Some Pricing Misconceptions

So, you have just completed your app and you are trying to figure out the best price to charge. Often, developers think that in order to compete on the Android Market they must price their apps very low, like $0.99. Your thinking may have been influenced by one of the following:

• You see a lot of downward pricing pressure on the Android Market from what you've read and think you had better not price your app too high.

• You think customers will expect you to charge only $0.99 for your app because you believe everyone else is. You succumb to the pricing pressure.

• You think that pricing your app at $0.99 will help your app to make it into the top Android Market sales results. You rationalize that you will make up for the low price in volume sales.

• You see dollar signs looming and think your low price will attract tens of thousands of buyers, even if they have no use for your app.

Caution is recommended against adopting any of these mindsets and dropping your price right away. Any one of these thoughts may quickly result in low revenues, no immediate paychecks from Google, and discourage you from creating more apps for the Android Market in the future. Let's review each of these thoughts in a little more detail.

You see downward pricing pressure and think you should follow suit. Yes, it was true that overall average prices were falling on the Android Market. But, more recently prices have seemed to stabilize and some categories have actually seen slightly higher prices, even with games. Because the Android Market was a relatively new storefront, developers and buyers were trying to find that sweet spot where buyers would buy and developers would receive fair compensation for their work. What we are learning over time is that while prices have stabilized for Android apps, many are being sold at two to four times the $0.99 price point and they're seeing steady sales. Base your initial app price on a rational determination of how much time and money you have put into the project, the size of your buying market, and other factors we'll discuss later.

You think customers will expect you to charge only $0.99 for your app. Not so fast. If you truly offer unique functionality for your product, you can certainly charge more for your app as a starting point. Pricing your app at $0.99 is like putting your newly published book in the $5 bargain bin at your local bookstore! Is that where you want your work of art to go first? How will you discount from there? How will you do any promotions or entice users to buy additional apps if you are already at the lowest price point possible?

Next, you think that by entering the market at $0.99 you will easily enter the top 100 in sales and make up for the low price in volume. As more apps are being added every day to the Android Market, your chances of making it into this exclusive club become narrower. You've got to use other means to help buyers find your app on the Android Market.

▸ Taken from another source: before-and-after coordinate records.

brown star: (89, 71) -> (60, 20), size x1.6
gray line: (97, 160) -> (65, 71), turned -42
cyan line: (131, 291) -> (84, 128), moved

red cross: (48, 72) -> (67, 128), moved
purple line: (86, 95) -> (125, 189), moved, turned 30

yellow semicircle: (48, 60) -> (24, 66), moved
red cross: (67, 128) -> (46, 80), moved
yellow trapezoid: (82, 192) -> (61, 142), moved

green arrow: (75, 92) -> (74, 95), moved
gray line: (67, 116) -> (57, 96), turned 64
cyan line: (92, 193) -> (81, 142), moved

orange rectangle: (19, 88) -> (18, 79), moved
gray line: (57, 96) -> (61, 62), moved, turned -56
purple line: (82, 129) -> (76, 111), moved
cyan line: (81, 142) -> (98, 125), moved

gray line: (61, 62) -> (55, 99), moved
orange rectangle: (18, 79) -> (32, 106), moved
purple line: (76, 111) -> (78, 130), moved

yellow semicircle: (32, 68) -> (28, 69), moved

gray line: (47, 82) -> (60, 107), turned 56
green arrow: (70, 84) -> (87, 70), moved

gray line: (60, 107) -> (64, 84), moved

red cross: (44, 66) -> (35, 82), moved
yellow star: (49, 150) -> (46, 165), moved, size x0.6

Let's face facts! The chances of entering the top 100 in sales on the Android Market by pricing your app at $0.99 are getting slimmer by the day as more and more apps are added to the store.

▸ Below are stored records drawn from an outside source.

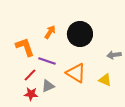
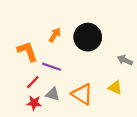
gray arrow: (114, 55) -> (125, 60), turned 32
orange triangle: (76, 73) -> (82, 94), moved
gray triangle: (48, 86) -> (53, 94), turned 40

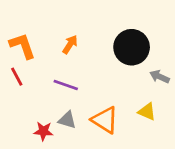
black circle: (88, 37) -> (132, 47), moved
orange L-shape: (27, 51) -> (22, 46), moved
red line: (33, 82) -> (17, 77), moved, turned -72

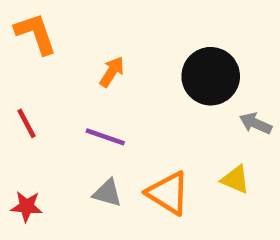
orange L-shape: (22, 46) -> (36, 34), moved
red star: (43, 131) -> (27, 206), moved

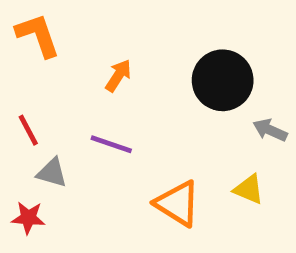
gray triangle: (107, 193) -> (52, 173), moved

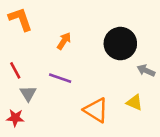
gray triangle: (52, 173) -> (28, 93), turned 42

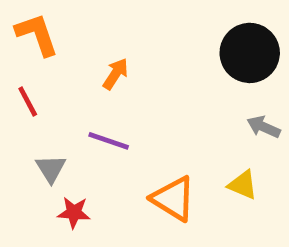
black circle: (120, 44) -> (250, 53), moved
red line: (15, 70) -> (28, 102), moved
red star: (15, 118) -> (74, 213), moved

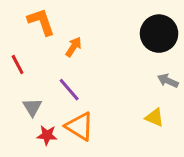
orange L-shape: (37, 34) -> (41, 22), moved
purple line: (109, 141) -> (69, 90), turned 30
orange triangle: (173, 199) -> (79, 126), moved

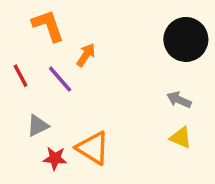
gray arrow: (168, 81) -> (179, 100), moved
purple line: (69, 90) -> (60, 79), moved
gray triangle: (32, 107) -> (38, 126), turned 36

Lastly, you want to see those dollars coming in as soon as you launch your app on the Android Market, so you price it at $0.99. This is a mistake. We all want to make money, but you need to adopt a longer-term vision if you want to be successful selling on the Android Market. Unless you have very deep pockets, like a large game developer, you most likely have little to no brand awareness. Building a brand takes time and big bucks unless you happen to be one of the lucky few to have a best-selling game or other app. This is getting harder and harder, and the reality is that most developers won't make it into that cherished circle through luck alone.

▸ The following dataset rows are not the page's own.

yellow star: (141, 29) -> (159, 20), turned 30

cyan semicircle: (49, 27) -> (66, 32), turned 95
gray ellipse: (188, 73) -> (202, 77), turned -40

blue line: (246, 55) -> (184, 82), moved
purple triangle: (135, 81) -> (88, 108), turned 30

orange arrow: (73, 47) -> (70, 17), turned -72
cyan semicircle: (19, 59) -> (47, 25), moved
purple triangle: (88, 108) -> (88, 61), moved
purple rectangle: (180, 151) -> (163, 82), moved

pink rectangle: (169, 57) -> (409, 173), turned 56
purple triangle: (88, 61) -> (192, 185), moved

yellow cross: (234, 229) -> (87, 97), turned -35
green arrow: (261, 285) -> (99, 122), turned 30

So, what's your best option? You have to level the playing field as best you can, and that's by offering your users a free version of your app. Let your users "try before they buy." You want to establish a following for your app, and one of the best ways to do that is to offer an Android "light" app that allows users to preview the app, test drive it, and get a feel for it before committing monetarily. This is a long-term strategy, and it takes some time.